(Saved entries)
Start of Block

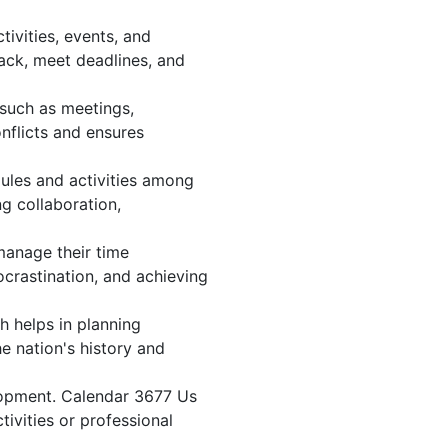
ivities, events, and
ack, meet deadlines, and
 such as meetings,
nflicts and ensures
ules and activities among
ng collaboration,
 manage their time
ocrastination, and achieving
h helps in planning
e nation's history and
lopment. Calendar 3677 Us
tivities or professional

End of Block
Start of Block

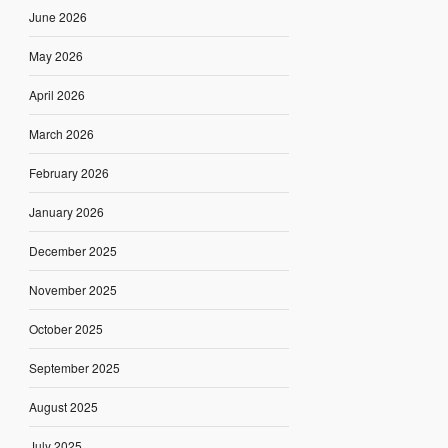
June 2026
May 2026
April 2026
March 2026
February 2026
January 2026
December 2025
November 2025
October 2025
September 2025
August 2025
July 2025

End of Block
Start of Block

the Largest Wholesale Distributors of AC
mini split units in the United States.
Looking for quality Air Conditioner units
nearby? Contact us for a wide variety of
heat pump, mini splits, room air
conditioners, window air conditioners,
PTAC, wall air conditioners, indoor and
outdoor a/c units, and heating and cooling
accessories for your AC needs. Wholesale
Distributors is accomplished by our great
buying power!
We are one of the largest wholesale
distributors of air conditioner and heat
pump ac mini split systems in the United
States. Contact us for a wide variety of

End of Block

## What is needed
Retype the records above, but only those lines that fall between the line containing "ivities, events, and" and the line containing "tivities or professional", with both of those lines included, exactly as written.

## Answer area
ivities, events, and
ack, meet deadlines, and
 such as meetings,
nflicts and ensures
ules and activities among
ng collaboration,
 manage their time
ocrastination, and achieving
h helps in planning
e nation's history and
lopment. Calendar 3677 Us
tivities or professional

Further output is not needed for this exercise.